Koordinator JATAM Sulawesi Tengah, Taufik, menilai PETI yang terus berlangsung menunjukkan lemahnya penegakan hukum dan ketidakseriusan negara melindungi keuangan serta lingkungan hidup.
“PETI yang terus merajalela mengindikasikan lemahnya penegakan hukum dan tidak seriusnya pengelola negara memberantas tambang ilegal yang jelas merugikan keuangan negara dan merusak lingkungan,” kata Taufik, Selasa (10/2/2026).
Ia mengingatkan agar wacana pembentukan satuan tugas penertiban PETI tidak berhenti pada pencitraan. Menurutnya, publik membutuhkan langkah konkret, bukan sekadar rencana di atas kertas.
“Publik butuh kerja nyata pemberantasan PETI, bukan hanya wacana dan kesan seolah-olah negara serius, sementara praktik di lapangan terus berlangsung,” ujarnya.
Taufik juga menekankan pentingnya menghitung kerugian negara akibat kerusakan lingkungan dari aktivitas PETI. Ia merujuk pada Peraturan Menteri Lingkungan Hidup Nomor 7 Tahun 2014 tentang Kerugian Lingkungan Hidup.
Selain itu, JATAM mendesak aparat penegak hukum berani mengusut aliran keuntungan tambang ilegal yang diduga disamarkan melalui usaha-usaha legal.
“Jangan sampai keuntungan PETI dicuci melalui usaha yang tampak sah. Ini berpotensi masuk tindak pidana pencucian uang, dan negara tidak boleh menutup mata,” tegas Taufik.
Di hari yang sama, Kepala Komnas HAM Perwakilan Sulawesi Tengah, Livand Breemer, menyatakan dukungan penuh terhadap sikap tegas Gubernur Sulawesi Tengah dan komitmen Polda Sulteng dalam menertibkan tambang ilegal. Ia menilai pembiaran PETI sama dengan mengabaikan hak atas keamanan dan lingkungan hidup yang sehat.

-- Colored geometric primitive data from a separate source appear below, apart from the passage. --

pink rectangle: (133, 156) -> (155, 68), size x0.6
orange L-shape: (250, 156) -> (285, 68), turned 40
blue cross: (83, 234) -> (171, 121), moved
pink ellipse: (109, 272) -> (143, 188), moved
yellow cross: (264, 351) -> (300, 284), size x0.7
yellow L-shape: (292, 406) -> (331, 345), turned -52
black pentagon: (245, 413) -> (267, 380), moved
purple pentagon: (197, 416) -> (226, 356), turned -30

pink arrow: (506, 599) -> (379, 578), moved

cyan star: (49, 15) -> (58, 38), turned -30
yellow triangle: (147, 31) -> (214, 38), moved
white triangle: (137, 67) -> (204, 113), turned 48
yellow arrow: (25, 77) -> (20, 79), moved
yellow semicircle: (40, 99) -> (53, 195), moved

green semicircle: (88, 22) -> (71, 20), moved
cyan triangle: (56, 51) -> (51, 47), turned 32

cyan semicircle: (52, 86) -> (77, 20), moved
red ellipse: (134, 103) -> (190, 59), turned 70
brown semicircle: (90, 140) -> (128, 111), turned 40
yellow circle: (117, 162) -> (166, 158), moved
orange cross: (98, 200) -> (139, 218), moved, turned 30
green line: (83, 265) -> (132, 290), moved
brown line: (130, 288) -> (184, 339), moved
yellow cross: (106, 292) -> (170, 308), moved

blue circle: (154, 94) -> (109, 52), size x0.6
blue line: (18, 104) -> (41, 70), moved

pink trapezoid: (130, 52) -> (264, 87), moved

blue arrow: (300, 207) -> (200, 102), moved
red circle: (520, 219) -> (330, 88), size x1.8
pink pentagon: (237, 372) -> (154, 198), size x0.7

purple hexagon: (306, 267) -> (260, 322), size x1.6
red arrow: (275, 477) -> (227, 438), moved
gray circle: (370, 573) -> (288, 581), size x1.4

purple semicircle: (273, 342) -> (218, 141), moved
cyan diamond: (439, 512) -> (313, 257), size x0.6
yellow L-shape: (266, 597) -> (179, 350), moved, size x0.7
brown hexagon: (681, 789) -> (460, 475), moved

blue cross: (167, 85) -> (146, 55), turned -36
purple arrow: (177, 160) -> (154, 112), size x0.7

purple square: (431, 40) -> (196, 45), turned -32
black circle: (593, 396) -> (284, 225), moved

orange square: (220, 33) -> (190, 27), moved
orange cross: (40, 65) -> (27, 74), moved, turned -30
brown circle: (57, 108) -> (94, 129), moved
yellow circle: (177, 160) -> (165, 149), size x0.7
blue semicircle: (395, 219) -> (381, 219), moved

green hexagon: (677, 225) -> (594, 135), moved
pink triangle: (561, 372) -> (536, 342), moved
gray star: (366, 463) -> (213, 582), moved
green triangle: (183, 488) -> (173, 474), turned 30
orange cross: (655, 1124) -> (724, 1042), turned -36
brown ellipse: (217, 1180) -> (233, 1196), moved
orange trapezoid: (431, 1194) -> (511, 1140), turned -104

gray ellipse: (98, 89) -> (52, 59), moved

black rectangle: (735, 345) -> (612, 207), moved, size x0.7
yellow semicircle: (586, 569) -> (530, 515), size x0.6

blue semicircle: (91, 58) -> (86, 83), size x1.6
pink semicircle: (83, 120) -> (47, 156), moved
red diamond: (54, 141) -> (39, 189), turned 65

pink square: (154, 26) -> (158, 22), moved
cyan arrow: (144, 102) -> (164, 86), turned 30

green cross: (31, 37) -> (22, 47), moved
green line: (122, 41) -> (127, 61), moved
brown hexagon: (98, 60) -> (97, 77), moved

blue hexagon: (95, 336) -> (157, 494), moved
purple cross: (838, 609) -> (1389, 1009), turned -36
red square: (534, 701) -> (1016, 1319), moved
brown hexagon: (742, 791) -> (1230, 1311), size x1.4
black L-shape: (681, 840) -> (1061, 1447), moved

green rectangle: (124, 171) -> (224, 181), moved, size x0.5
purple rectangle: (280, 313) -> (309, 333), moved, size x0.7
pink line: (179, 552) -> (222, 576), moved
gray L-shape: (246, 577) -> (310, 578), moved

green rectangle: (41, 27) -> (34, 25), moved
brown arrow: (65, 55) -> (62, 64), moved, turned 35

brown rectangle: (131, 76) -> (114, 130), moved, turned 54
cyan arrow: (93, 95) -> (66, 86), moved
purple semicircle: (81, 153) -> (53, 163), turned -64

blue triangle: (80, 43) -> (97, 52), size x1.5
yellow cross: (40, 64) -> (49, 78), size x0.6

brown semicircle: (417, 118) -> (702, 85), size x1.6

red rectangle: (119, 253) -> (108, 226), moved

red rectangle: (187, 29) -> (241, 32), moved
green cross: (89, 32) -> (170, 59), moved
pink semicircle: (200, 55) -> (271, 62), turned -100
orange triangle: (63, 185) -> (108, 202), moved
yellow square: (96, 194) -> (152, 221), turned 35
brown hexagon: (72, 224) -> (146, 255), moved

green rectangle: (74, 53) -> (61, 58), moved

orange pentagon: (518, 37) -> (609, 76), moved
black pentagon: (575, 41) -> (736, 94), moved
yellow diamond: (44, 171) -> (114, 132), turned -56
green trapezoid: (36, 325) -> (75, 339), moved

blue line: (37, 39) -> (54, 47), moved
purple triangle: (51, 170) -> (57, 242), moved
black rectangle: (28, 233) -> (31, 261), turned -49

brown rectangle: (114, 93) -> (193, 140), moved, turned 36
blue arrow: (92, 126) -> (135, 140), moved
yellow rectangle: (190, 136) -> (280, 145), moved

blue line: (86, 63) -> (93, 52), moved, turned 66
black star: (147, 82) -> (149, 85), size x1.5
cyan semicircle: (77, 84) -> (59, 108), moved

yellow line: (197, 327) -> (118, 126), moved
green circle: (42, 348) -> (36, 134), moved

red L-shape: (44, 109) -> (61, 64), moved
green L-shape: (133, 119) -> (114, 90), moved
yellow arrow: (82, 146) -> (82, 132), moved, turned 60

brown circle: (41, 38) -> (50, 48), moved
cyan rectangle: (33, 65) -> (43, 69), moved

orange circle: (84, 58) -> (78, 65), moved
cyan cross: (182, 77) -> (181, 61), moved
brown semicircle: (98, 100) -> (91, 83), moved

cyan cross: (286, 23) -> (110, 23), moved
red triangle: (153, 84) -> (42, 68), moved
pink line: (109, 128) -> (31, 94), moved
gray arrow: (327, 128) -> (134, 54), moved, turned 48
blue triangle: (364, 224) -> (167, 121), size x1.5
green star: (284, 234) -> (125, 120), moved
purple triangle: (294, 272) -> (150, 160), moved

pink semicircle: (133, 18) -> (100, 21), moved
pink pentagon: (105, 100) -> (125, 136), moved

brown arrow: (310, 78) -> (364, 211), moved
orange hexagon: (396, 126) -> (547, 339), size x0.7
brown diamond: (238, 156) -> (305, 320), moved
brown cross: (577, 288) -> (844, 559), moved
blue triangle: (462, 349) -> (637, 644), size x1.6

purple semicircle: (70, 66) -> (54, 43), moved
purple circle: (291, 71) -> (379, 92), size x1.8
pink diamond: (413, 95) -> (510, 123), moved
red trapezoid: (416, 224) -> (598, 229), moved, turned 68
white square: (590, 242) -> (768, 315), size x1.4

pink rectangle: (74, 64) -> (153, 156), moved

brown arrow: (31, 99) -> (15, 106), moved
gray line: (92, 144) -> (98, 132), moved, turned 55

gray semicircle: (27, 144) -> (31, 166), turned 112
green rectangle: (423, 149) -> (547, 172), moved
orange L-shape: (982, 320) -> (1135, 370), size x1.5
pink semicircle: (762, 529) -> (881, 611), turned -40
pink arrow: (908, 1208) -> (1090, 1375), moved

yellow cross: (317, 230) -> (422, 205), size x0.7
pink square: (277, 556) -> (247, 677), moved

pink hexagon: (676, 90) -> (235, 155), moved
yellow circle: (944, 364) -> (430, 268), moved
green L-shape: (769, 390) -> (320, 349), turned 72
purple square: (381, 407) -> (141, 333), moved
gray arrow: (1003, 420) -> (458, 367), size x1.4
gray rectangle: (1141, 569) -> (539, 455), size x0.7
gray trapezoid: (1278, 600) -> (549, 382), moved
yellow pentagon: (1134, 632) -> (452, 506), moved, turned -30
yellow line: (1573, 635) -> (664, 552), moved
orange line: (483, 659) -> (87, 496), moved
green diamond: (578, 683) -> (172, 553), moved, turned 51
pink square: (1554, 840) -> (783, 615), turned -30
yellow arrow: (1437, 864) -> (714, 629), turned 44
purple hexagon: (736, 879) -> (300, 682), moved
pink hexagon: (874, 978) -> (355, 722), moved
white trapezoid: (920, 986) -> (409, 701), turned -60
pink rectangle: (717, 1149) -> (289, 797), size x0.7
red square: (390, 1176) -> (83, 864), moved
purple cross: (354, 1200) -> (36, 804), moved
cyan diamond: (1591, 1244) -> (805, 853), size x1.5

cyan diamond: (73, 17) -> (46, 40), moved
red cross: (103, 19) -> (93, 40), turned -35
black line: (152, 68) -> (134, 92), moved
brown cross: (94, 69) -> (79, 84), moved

“Tambang ilegal bukan lagi pelanggaran administratif, tapi ancaman nyata bagi keselamatan jiwa. Negara wajib melindungi hak hidup warga dari risiko banjir, longsor, dan polusi,” ujar Livand.
Komnas HAM mencatat aktivitas tambang ilegal di kawasan hutan dan permukiman di sejumlah daerah seperti Tolitoli, Parigi Moutong, dan Buol meningkatkan potensi bencana ekologis. Selain itu, Livand menyoroti dampak kesehatan masyarakat di wilayah lingkar tambang.
“Tanpa AMDAL dan dengan penggunaan sianida serta merkuri secara bebas, tambang ilegal akan memperparah krisis kesehatan dan membebani APBD di masa depan,” katanya.
Komnas HAM juga menegaskan agar penegakan hukum tidak tebang pilih. Aparat diminta menyasar pemodal dan penyedia alat berat, serta memastikan tidak ada praktik “tambang ilegal dalam izin” oleh perusahaan pemegang IUP.
“Tambang ilegal harus dihentikan sekarang juga, sebelum alam memberikan ‘hukuman’ yang jauh lebih berat. Komnas HAM berdiri di belakang tindakan tegas untuk melindungi hak hidup orang banyak,” tegas Livand.